Nice tank...but I'm really diggin' the wallpaper.


----------



## rbcxpeter (Feb 19, 2006)

thanks people~! I just added another zebra danio today.

haha my parents bought the house and the wallpaper came like that. funny how you noticed it.


----------



## fishfreaks (Jan 19, 2005)

Nice setup! :razz:


----------



## xlabidokidx (Mar 2, 2006)

nice tank, but a little empty, and by empty i mean it needs some more plants, rocks, wood or something to fill up the empty space.. just my opinion


----------



## manda (Feb 9, 2006)

yes i agree with ^^^
but thats just me. there is something i like about a heavily decorated tank.


----------



## rbcxpeter (Feb 19, 2006)

yeah i agree but with the amount of fish in there, I get dizzy sometimes watching them...especially when I feed them. I get the feel that the tank is crowded sometimes. The pictures didn't catch any fish though. The tinfoils and giant danios are speedy. The top section is very empty though because it's only the danios up there. So...what I did was rearrange the driftwood to stand vertically. It almost acts like a wall dividing the tank in half. It looks a lot better now. I'll try and get some pics up of my "remodeled" tank. And I also got a new backdrop. =)


----------



## Cichlid Man (Jan 19, 2005)

A very......................???...................... let's say unique tank.lol


rbcxpeter said:


> I get the feel that the tank is crowded sometimes.
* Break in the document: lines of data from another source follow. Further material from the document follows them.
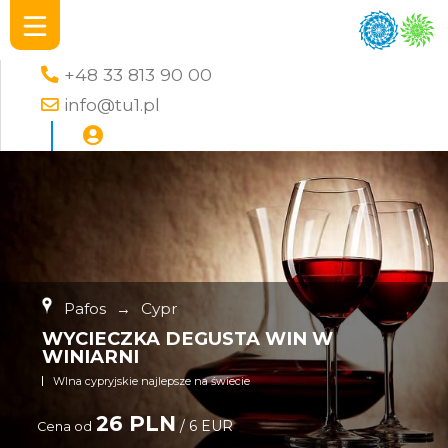
+48 33 813 90 00
info@tu1.pl
Pafos
→
Cypr
WYCIECZKA DEGUSTA WIN W
WINIARNI
WIna cypryjskie najlepsze na świecie
26 PLN
/ 6 EUR
Cena od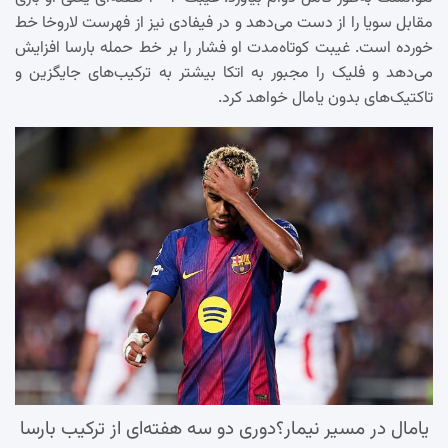
مقابل سویا را از دست می‌دهد و در فیفادی نیز از فهرست لاروخا خط
خورده است. غیبت کوتاه‌مدت او فشار را بر خط حمله بارسا افزایش
می‌دهد و فلیک را مجبور به اتکا بیشتر به ترکیب‌های جایگزین و
تاکتیک‌های بدون یامال خواهد کرد.
یامال در مسیر نیمار؟دوری دو سه هفته‌ای از ترکیب بارسا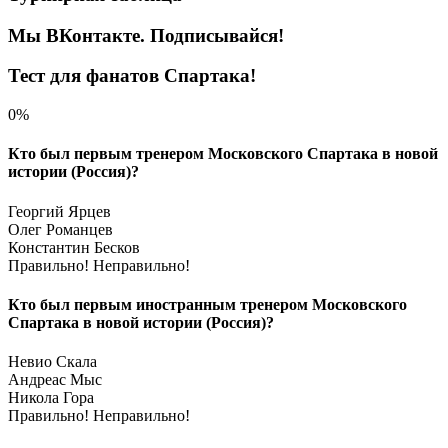
Мы ВКонтакте. Подписывайся!
Тест для фанатов Спартака!
0%
Кто был первым тренером Московского Спартака в новой
истории (Россия)?
Георгий Ярцев
Олег Романцев
Константин Бесков
Правильно!
Неправильно!
Кто был первым иностранным тренером Московского
Спартака в новой истории (Россия)?
Невио Скала
Андреас Мыс
Никола Гора
Правильно!
Неправильно!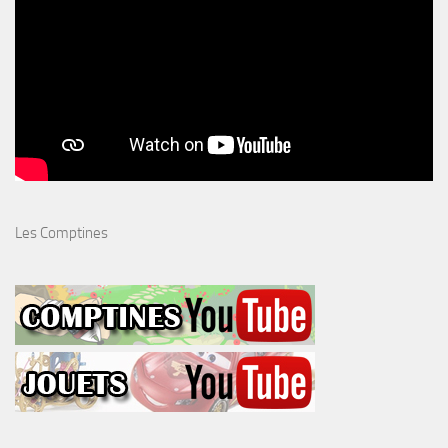
Les Comptines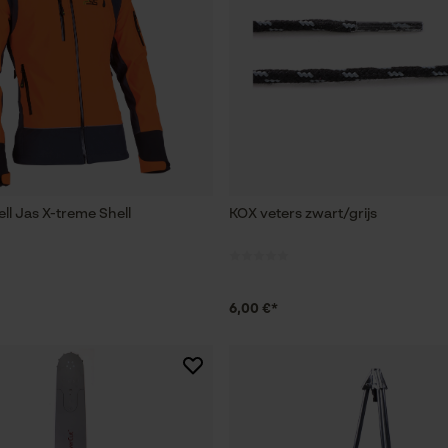
ll Jas X-treme Shell
KOX veters zwart/grijs
6,00 €*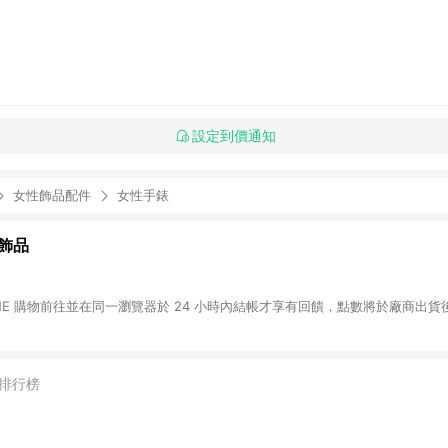
設定到價通知
女性飾品配件
女性手錶
飾品
INE 購物前往並在同一瀏覽器於 24 小時內結帳才享有回饋，點數將於廠商出貨後
排行榜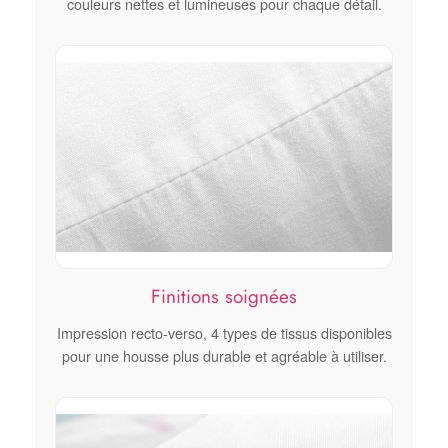
couleurs nettes et lumineuses pour chaque détail.
Finitions soignées
Impression recto-verso, 4 types de tissus disponibles
pour une housse plus durable et agréable à utiliser.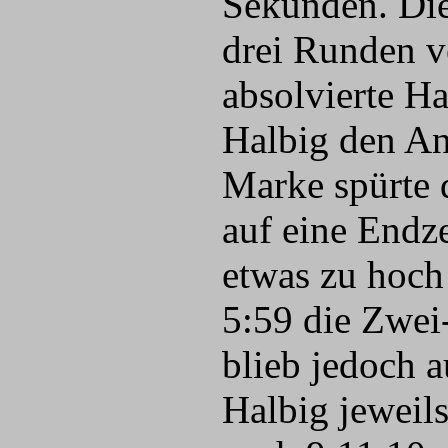
Sekunden. Dies
drei Runden v
absolvierte Ha
Halbig den An
Marke spürte 
auf eine Endze
etwas zu hoch
5:59 die Zwei
blieb jedoch a
Halbig jeweil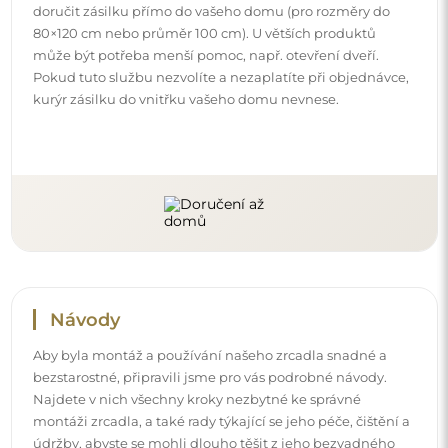
montáži zrcadla, a také rady týkající se jeho péče, čištění a
údržby, abyste se mohli dlouho těšit z jeho bezvadného
vzhledu.
Prohlédněte si návody k montáži a použití.
Sledujte nás a buďte v obraze
Buďte v obraze s našimi novinkami, inspiracemi a
akcemi, objevujte trendy v dekoraci a hledejte nápady
na krásné interiéry. Připojte se k naší komunitě a
podívejte se, co pro vás připravujeme!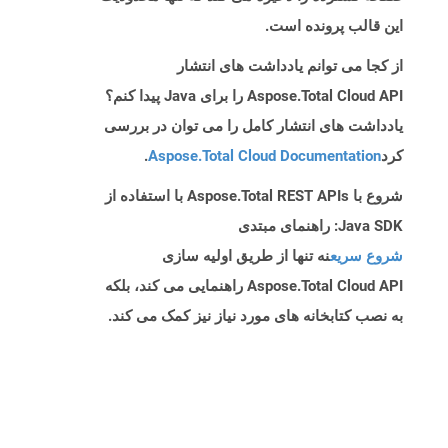
این قالب پرونده است.
از کجا می توانم یادداشت های انتشار
Aspose.Total Cloud API را برای Java پیدا کنم؟
یادداشت های انتشار کامل را می توان در بررسی
کرد
Aspose.Total Cloud Documentation
.
شروع با Aspose.Total REST APIs با استفاده از
Java SDK: راهنمای مبتدی
شروع سریع
نه تنها از طریق اولیه سازی
Aspose.Total Cloud API راهنمایی می کند، بلکه
به نصب کتابخانه های مورد نیاز نیز کمک می کند.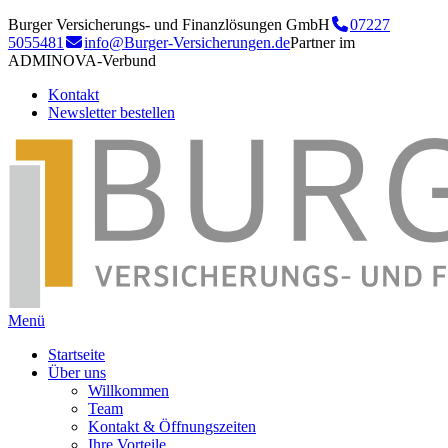
Burger Versicherungs- und Finanzlösungen GmbH
07227
5055481
info@Burger-Versicherungen.de
Partner im
ADMINOVA-Verbund
Kontakt
Newsletter bestellen
Menü
Startseite
Über uns
Willkommen
Team
Kontakt & Öffnungszeiten
Ihre Vorteile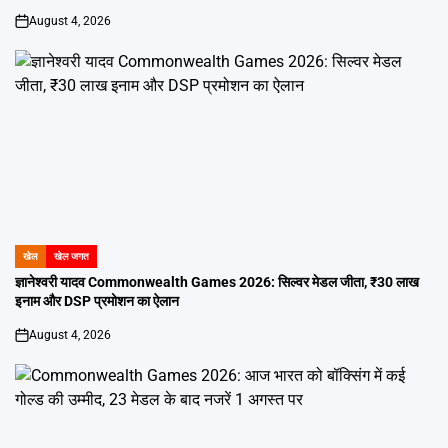
August 4, 2026
on
खेल
खेल जगत
POSTED
IN
ज्ञानेश्वरी यादव Commonwealth Games 2026: सिल्वर मेडल जीता, ₹30 लाख
इनाम और DSP प्रमोशन का ऐलान
August 4, 2026
on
Are you joking? I think it looks fine.


----------



## rbcxpeter (Feb 19, 2006)

only sometimes...especially when they eat.


----------



## rbcxpeter (Feb 19, 2006)

this is my tank after I remodeled.








this is where my big clown loach sleeps








this is my bigger silver dollar. this is one of the biggest fish I have in this tank









and that's it!


----------



## fishfreaks (Jan 19, 2005)

Awesome, I love what you've done with it


----------



## rbcxpeter (Feb 19, 2006)

thx
10 characters


----------